Other typical examples: different experimental conditions or treatments.
```{r model_factorial}
plot(Petal.Width ~ Species, data=iris)
fit=lm(Petal.Width ~ Species, data=iris)
summary(fit)
```
*Interpretation*:
- "setosa" (1st species) has mean Petal.Width=0.246(29) - reference baseline
- "versicolor" (2nd species) has mean Petal.Width = Petal.Width(setosa) + 1.08(4)
- "virginica" (3rd species) has mean Petal.Width = Petal.Width(setosa) + 1.78(4)
# Anova
`summary(fit)` contains information on the individual coefficients.
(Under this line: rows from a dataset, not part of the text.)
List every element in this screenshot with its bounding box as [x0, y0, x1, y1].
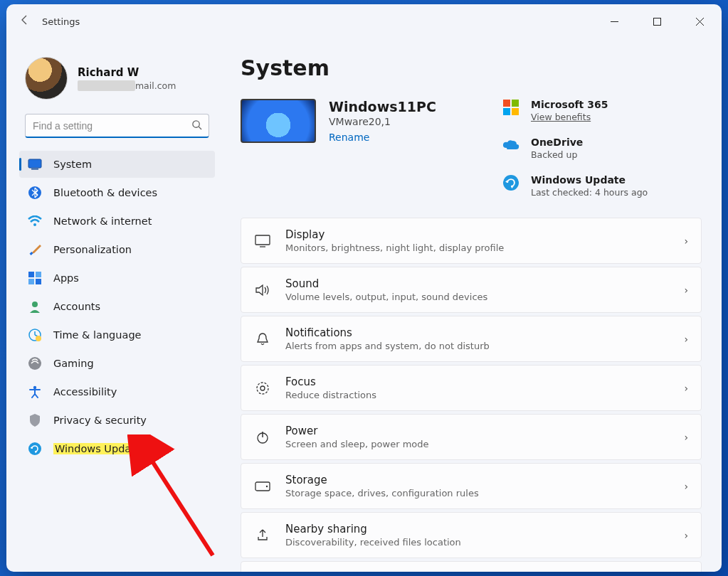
svg-rect-7 — [28, 272, 34, 277]
main-panel: System Windows11PC VMware20,1 Rename Mic… — [223, 38, 722, 572]
setting-sub: Reduce distractions — [285, 390, 670, 400]
setting-nearby-sharing[interactable]: Nearby sharingDiscoverability, received … — [241, 512, 702, 558]
maximize-button[interactable] — [640, 10, 673, 33]
setting-sub: Discoverability, received files location — [285, 537, 670, 548]
sidebar-item-label: Bluetooth & devices — [53, 187, 157, 198]
bluetooth-icon — [28, 186, 42, 200]
sidebar-item-label: System — [53, 159, 92, 170]
svg-rect-9 — [28, 279, 34, 284]
shield-icon — [28, 413, 42, 427]
sidebar-item-time-language[interactable]: Time & language — [19, 321, 215, 348]
setting-title: Power — [285, 425, 670, 437]
setting-sub: Screen and sleep, power mode — [285, 439, 670, 449]
update-icon — [28, 442, 42, 456]
setting-title: Sound — [285, 277, 670, 290]
paintbrush-icon — [28, 242, 42, 257]
sidebar-item-privacy[interactable]: Privacy & security — [19, 407, 215, 434]
sound-icon — [254, 284, 271, 297]
tile-onedrive[interactable]: OneDrive Backed up — [531, 137, 702, 160]
setting-title: Nearby sharing — [285, 523, 670, 535]
gaming-icon — [28, 356, 42, 370]
svg-rect-8 — [36, 272, 41, 277]
chevron-right-icon: › — [684, 530, 688, 541]
system-icon — [28, 157, 42, 171]
sidebar-item-personalization[interactable]: Personalization — [19, 236, 215, 263]
setting-title: Display — [285, 228, 670, 241]
power-icon — [254, 430, 271, 444]
sidebar-item-label: Personalization — [53, 244, 132, 255]
svg-point-23 — [266, 485, 268, 486]
app-title: Settings — [42, 16, 80, 27]
profile-block[interactable]: Richard W ████████mail.com — [19, 53, 215, 112]
settings-window: Settings Richard W ████████mail.com — [6, 4, 722, 572]
sidebar-item-label: Windows Update — [53, 443, 143, 454]
microsoft-logo-icon — [502, 99, 519, 116]
setting-focus[interactable]: FocusReduce distractions › — [241, 365, 702, 411]
chevron-right-icon: › — [684, 235, 688, 247]
setting-power[interactable]: PowerScreen and sleep, power mode › — [241, 414, 702, 460]
tile-sub[interactable]: View benefits — [531, 112, 702, 122]
setting-sub: Storage space, drives, configuration rul… — [285, 488, 670, 498]
svg-point-13 — [36, 336, 41, 341]
svg-rect-0 — [653, 18, 660, 25]
avatar — [25, 57, 68, 100]
sidebar-item-label: Accounts — [53, 301, 100, 312]
setting-notifications[interactable]: NotificationsAlerts from apps and system… — [241, 316, 702, 362]
sidebar-item-gaming[interactable]: Gaming — [19, 350, 215, 377]
sidebar-item-label: Accessibility — [53, 386, 117, 398]
sidebar-item-label: Gaming — [53, 358, 94, 369]
nav-list: System Bluetooth & devices Network & int… — [19, 151, 215, 462]
device-thumbnail[interactable] — [241, 99, 316, 143]
share-icon — [254, 528, 271, 543]
sidebar-item-accounts[interactable]: Accounts — [19, 293, 215, 320]
sidebar-item-system[interactable]: System — [19, 151, 215, 178]
onedrive-icon — [502, 137, 519, 154]
svg-point-5 — [33, 223, 36, 226]
close-button[interactable] — [683, 10, 716, 33]
settings-list: DisplayMonitors, brightness, night light… — [241, 218, 702, 572]
tile-ms365[interactable]: Microsoft 365 View benefits — [531, 99, 702, 122]
sidebar-item-windows-update[interactable]: Windows Update — [19, 435, 215, 462]
sidebar-item-network[interactable]: Network & internet — [19, 208, 215, 235]
sidebar: Richard W ████████mail.com System — [6, 38, 223, 572]
svg-point-1 — [193, 121, 199, 127]
setting-storage[interactable]: StorageStorage space, drives, configurat… — [241, 463, 702, 509]
tile-title: Microsoft 365 — [531, 99, 702, 110]
back-button[interactable] — [18, 14, 32, 28]
page-title: System — [241, 55, 702, 80]
sidebar-item-accessibility[interactable]: Accessibility — [19, 378, 215, 405]
setting-display[interactable]: DisplayMonitors, brightness, night light… — [241, 218, 702, 264]
tile-windows-update[interactable]: Windows Update Last checked: 4 hours ago — [531, 174, 702, 198]
chevron-right-icon: › — [684, 284, 688, 296]
globe-clock-icon — [28, 328, 42, 342]
accessibility-icon — [28, 385, 42, 399]
sidebar-item-bluetooth[interactable]: Bluetooth & devices — [19, 179, 215, 206]
sidebar-item-label: Privacy & security — [53, 415, 147, 426]
device-block: Windows11PC VMware20,1 Rename Microsoft … — [241, 99, 702, 198]
svg-point-11 — [32, 302, 38, 307]
svg-point-19 — [257, 383, 268, 394]
display-icon — [254, 235, 271, 247]
svg-point-17 — [503, 175, 519, 191]
profile-email: ████████mail.com — [78, 80, 176, 91]
rename-link[interactable]: Rename — [329, 132, 436, 143]
setting-multitasking[interactable]: Multitasking — [241, 561, 702, 572]
bell-icon — [254, 332, 271, 346]
svg-point-20 — [260, 386, 265, 390]
svg-rect-18 — [255, 235, 270, 245]
chevron-right-icon: › — [684, 432, 688, 443]
setting-title: Focus — [285, 375, 670, 388]
minimize-button[interactable] — [598, 10, 631, 33]
svg-rect-3 — [31, 169, 38, 170]
sidebar-item-label: Network & internet — [53, 215, 152, 227]
setting-sound[interactable]: SoundVolume levels, output, input, sound… — [241, 267, 702, 313]
search-input[interactable] — [25, 114, 209, 138]
focus-icon — [254, 381, 271, 395]
person-icon — [28, 299, 42, 314]
titlebar: Settings — [6, 4, 722, 38]
device-name: Windows11PC — [329, 99, 436, 114]
tile-title: OneDrive — [531, 137, 702, 148]
sidebar-item-apps[interactable]: Apps — [19, 265, 215, 292]
setting-title: Storage — [285, 474, 670, 486]
chevron-right-icon: › — [684, 334, 688, 345]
They are difficult to interpret
```{r anova}
anova(fit)
```
**Interpretation**: variable "Species" accounts for much variation in "Petal.Width"
***
# More complicated models
Determine residual standard error `sigma` for different fits with various complexity
```{r model_comp}
# A list of formulae
formula_list = list(
Petal.Width ~ Petal.Length, # as before (single variable)
Petal.Width ~ Petal.Length + Sepal.Length, # function of more than one variable
Petal.Width ~ Species, # function of categorical variables
Petal.Width ~ . # function of all other variable (numerical and categorical)
)
sig=c()
for (f in formula_list) {
fit = lm(f, data=iris)
sig = c(sig, sigma(fit))
print(paste(sigma(fit), format(f)))
}
# more concise loop using lapply/sapply
# sig = sapply(lapply(formula_list, lm, data=iris), sigma)
op=par(no.readonly=TRUE)
par(mar=c(4,20,2,2))
barplot(sig ~ format(formula_list), horiz=TRUE, las=2, ylab="", xlab="sigma")
par(op) # reset graphical parameters
```
... more complex models tend to have smaller residual standard error (overfitting?)
***
# Model Checking: Diagnostic Plots
"fit" is a large object of the lm-class which contains also lots of diagnostic informmation.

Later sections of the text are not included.